> _Exercise directions_: Please return every line of the records that contains the word "Orlick".

━━━ Supplied information ━━━

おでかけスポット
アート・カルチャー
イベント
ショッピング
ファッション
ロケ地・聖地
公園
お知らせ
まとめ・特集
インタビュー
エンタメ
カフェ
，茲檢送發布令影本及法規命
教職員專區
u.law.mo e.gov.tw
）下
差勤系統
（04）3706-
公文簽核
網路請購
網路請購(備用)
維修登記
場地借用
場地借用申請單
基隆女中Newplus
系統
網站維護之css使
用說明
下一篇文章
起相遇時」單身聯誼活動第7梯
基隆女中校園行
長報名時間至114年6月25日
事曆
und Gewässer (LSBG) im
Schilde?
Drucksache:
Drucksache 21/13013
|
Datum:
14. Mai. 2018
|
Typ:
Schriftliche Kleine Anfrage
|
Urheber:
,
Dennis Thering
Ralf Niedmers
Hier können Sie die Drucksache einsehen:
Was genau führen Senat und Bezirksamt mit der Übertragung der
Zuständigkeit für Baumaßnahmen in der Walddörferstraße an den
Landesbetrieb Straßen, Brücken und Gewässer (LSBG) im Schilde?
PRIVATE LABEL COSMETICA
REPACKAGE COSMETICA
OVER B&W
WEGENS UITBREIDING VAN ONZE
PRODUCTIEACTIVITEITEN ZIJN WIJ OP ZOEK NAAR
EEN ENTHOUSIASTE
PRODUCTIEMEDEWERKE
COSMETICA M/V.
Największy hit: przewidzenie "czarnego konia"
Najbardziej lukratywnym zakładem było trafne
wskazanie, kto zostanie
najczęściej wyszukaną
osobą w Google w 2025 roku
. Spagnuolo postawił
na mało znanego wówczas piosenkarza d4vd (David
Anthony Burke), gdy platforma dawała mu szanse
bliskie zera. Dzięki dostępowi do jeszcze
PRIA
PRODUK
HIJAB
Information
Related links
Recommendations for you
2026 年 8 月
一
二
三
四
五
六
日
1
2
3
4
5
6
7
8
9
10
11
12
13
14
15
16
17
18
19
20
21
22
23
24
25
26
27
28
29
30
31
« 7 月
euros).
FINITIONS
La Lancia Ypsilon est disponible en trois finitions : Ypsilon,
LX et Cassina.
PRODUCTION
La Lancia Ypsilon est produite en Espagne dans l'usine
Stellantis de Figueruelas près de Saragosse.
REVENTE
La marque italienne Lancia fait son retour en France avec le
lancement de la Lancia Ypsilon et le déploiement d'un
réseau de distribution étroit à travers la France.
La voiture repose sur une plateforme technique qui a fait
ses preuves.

━━━
━━━ Supplied information ━━━

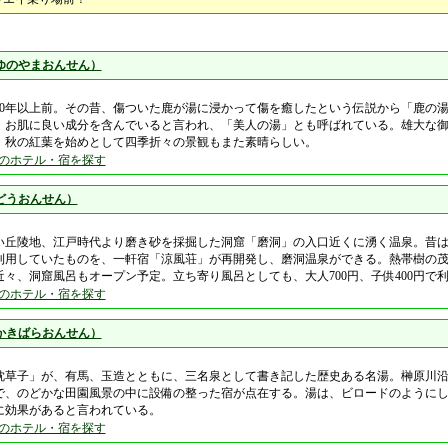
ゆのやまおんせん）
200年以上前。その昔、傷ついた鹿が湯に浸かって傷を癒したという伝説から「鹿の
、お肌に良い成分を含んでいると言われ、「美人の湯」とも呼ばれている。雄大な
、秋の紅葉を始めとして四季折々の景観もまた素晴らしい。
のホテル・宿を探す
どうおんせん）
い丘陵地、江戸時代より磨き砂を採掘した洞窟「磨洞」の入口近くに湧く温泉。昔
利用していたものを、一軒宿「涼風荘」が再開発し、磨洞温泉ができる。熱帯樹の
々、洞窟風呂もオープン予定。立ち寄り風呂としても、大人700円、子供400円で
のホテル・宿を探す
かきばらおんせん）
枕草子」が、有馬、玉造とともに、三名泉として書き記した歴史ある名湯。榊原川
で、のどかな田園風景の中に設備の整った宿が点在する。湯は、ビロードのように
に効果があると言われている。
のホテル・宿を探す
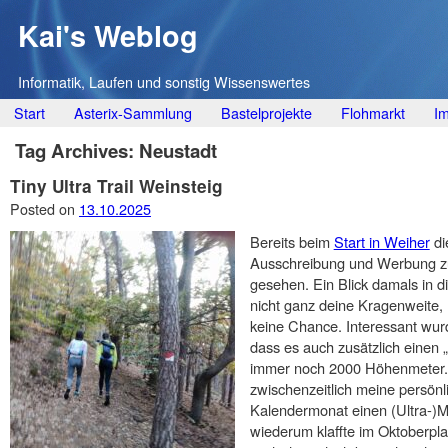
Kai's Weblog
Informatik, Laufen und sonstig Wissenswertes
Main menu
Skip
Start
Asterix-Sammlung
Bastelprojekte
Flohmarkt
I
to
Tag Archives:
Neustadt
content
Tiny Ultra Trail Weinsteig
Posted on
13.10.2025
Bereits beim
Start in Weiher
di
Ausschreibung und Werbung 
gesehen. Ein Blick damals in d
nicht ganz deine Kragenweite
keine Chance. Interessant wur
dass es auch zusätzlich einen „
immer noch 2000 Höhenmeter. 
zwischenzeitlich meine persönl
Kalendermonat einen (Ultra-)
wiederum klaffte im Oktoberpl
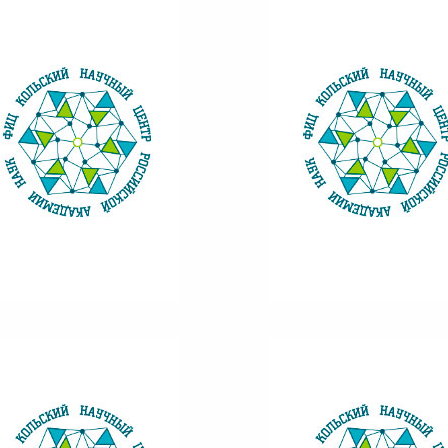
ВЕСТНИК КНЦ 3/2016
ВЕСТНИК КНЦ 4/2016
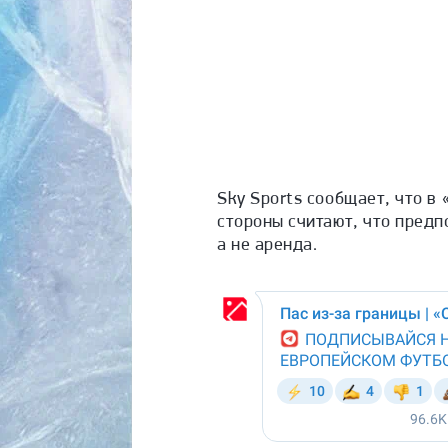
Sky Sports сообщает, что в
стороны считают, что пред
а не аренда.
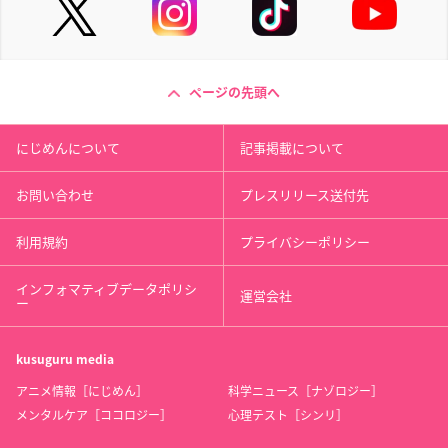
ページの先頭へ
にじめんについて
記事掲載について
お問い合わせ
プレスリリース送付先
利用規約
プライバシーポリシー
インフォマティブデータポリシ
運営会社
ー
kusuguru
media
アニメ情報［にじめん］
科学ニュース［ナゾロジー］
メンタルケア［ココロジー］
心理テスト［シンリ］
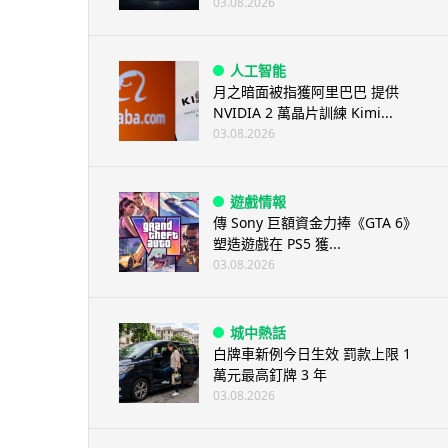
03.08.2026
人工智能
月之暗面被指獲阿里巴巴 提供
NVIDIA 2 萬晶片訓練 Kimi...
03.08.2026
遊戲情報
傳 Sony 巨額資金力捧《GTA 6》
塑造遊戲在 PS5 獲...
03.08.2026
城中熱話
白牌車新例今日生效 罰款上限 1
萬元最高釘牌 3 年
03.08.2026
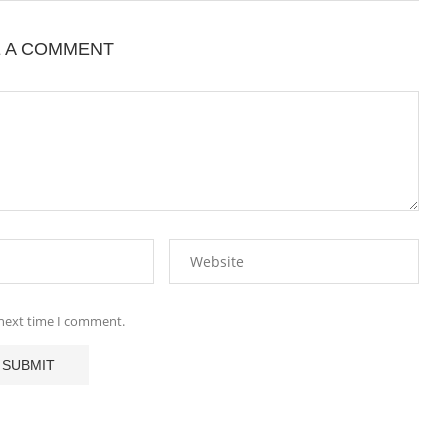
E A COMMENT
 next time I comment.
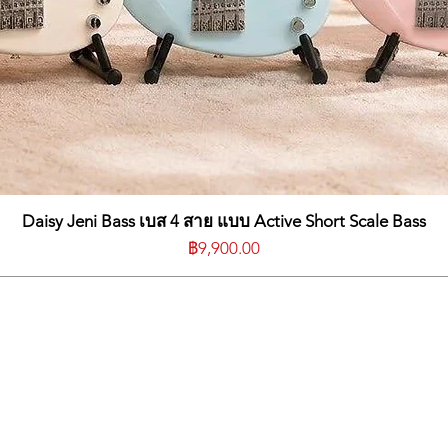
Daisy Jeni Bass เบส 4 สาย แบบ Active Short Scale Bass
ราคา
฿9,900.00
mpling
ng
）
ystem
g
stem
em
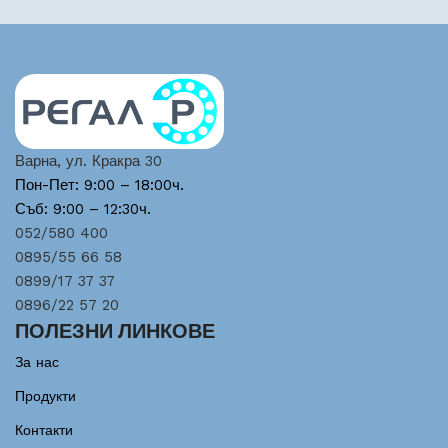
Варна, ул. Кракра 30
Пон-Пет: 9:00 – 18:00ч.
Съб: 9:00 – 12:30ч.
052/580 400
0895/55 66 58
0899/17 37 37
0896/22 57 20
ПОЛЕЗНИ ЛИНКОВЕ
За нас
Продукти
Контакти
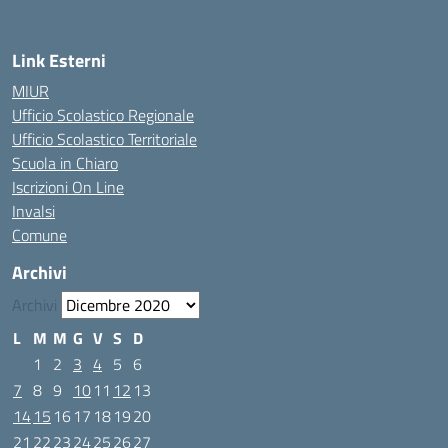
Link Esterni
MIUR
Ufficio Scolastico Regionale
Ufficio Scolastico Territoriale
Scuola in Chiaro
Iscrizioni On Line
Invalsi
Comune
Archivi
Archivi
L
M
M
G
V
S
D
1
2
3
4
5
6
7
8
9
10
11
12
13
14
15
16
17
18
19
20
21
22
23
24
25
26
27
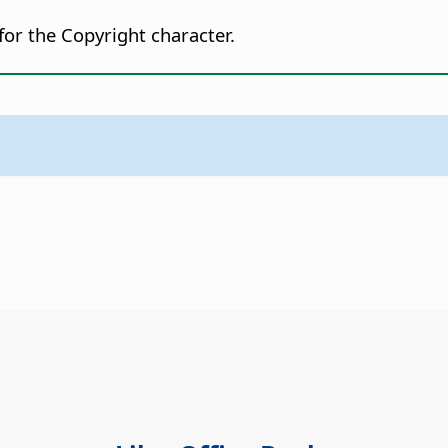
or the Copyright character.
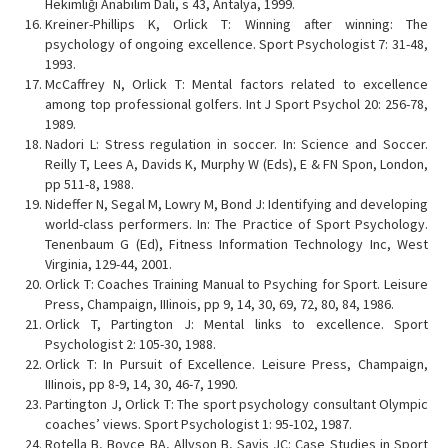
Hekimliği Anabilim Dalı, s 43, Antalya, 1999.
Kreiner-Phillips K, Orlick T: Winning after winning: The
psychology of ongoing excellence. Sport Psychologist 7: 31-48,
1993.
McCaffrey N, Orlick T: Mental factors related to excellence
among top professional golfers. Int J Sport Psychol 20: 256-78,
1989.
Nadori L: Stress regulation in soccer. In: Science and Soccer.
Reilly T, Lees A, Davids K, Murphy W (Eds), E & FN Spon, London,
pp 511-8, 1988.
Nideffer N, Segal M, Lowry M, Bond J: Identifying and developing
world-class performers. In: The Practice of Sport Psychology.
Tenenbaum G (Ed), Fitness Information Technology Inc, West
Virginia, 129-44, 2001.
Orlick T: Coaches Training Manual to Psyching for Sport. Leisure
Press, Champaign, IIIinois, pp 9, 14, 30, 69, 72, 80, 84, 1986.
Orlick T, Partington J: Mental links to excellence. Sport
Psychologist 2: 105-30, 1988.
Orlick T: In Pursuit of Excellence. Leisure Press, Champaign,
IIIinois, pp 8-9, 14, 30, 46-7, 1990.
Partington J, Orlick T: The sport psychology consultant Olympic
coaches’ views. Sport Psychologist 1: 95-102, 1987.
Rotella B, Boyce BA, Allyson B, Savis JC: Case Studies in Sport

━━━

> _Solution to this problem_:
Kreiner-Phillips K, Orlick T: Winning after winning: The
McCaffrey N, Orlick T: Mental factors related to excellence
Orlick T: Coaches Training Manual to Psyching for Sport. Leisure
Orlick T, Partington J: Mental links to excellence. Sport
Orlick T: In Pursuit of Excellence. Leisure Press, Champaign,
Partington J, Orlick T: The sport psychology consultant Olympic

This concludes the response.